Last Week – Inflation reports
The S&P 500 Index returned -4.73% last week, posting its worst return since the week ending June 17. The S&P 500 Index returned -4.73% last week, posting its worst return since the week ending June 17. Consumer prices were expected to fall more than they did in August. Dropping energy prices did not offset the increasing food and shelter costs. This report confirms the Feds aggressive stance on continued rate hikes to slow down growth. At the end of the week, Fedex withdrew forward full-year guidance and reported the economic outlook was gloomy. In other data, Mortgage Rates moved over 6%, to 6.02% for the average rate on a 30-year fixed-rate mortgage. This is the highest rate in 14 years. Gas prices declined, and now average $3.69 per gallon.

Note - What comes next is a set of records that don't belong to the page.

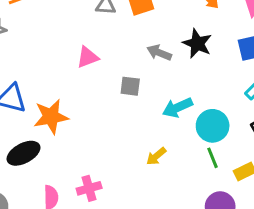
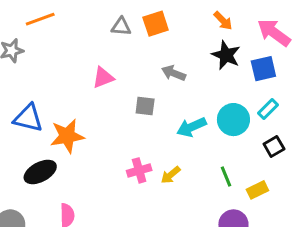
black star: (197, 43) -> (226, 55), moved
cyan circle: (213, 126) -> (233, 120), moved
pink cross: (89, 188) -> (139, 170), moved

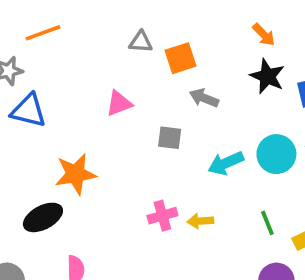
orange square: (156, 24) -> (180, 58), moved
blue triangle: (28, 118) -> (28, 111), moved
yellow arrow: (171, 175) -> (200, 221), turned 36

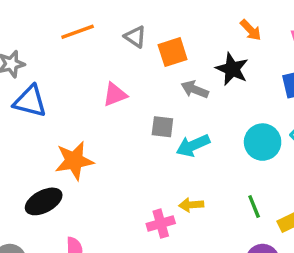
orange line: (43, 33) -> (78, 32), moved
gray triangle: (141, 42) -> (135, 37), turned 30
black star: (267, 76) -> (232, 69), moved
cyan arrow: (226, 163) -> (193, 145), moved
pink cross: (162, 216) -> (161, 224), moved

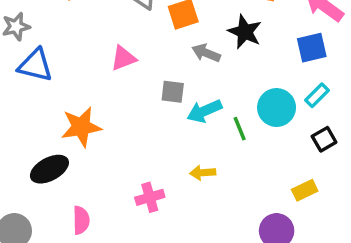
green line: (254, 207) -> (240, 129), moved
pink cross: (161, 224) -> (150, 197), moved

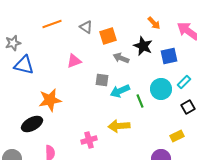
blue square: (312, 48) -> (169, 56), moved
yellow arrow: (203, 173) -> (119, 126), size x1.5

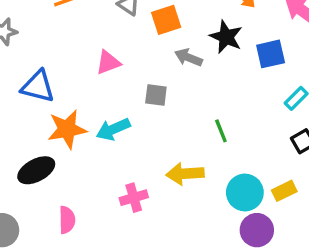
blue triangle: (24, 65) -> (38, 86), moved
cyan circle: (161, 89) -> (245, 192), moved
cyan arrow: (120, 91) -> (113, 129), moved

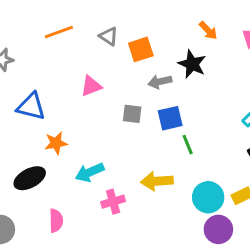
blue square: (271, 54) -> (170, 118), moved
gray arrow: (188, 57) -> (160, 82), turned -35
orange star: (67, 129) -> (56, 143), size x0.7
cyan arrow: (113, 129) -> (90, 172), moved

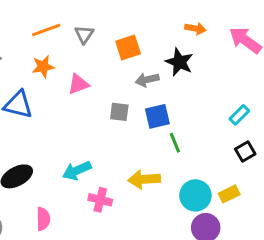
orange arrow: (208, 30) -> (195, 28), turned -36
gray triangle: (109, 36) -> (84, 34), moved, turned 30
orange star: (56, 143) -> (43, 67), moved
pink cross: (113, 202) -> (100, 200), turned 30

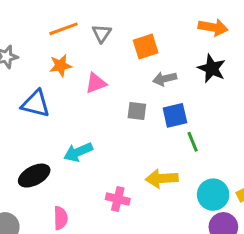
orange arrow: (195, 28) -> (213, 27), size x1.4
black star: (179, 62) -> (212, 68), moved
cyan arrow: (77, 171) -> (78, 152), moved

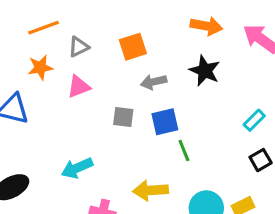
gray triangle: (102, 33) -> (79, 47), moved, turned 30
cyan arrow: (78, 152) -> (77, 168), moved

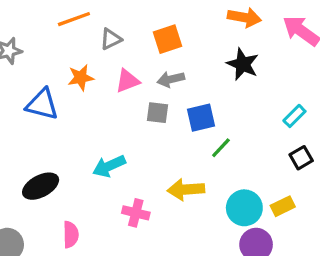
orange star: (40, 67) -> (81, 78), moved
gray arrow: (154, 82) -> (171, 79), moved
pink triangle: (79, 87) -> (127, 81), moved
green line: (184, 150) -> (221, 148), turned 65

Three central bank rate decisions will be anticipated this week. All investors focus will be squarely on Wednesday’s Fed meeting. Annual inflation number did drop last month from 8.5% to 8.3%. But this is still very far from the Fed’s target inflation rate of 2.0%. Rumors of a 1% rate hike are floating around. Many traders are anticipating 0.75% rate increase and further increases at meetings to come. The U.S. labor market remains very strong. The tight labor market makes halting growth much more difficult. The Fed continues fighting the balance of slowing growth without pushing the economy into a recession.
Year-to-date index performance; Dow down 15.2%, S&P down 18.7%, and Nasdaq down 26.8% through the close on Friday.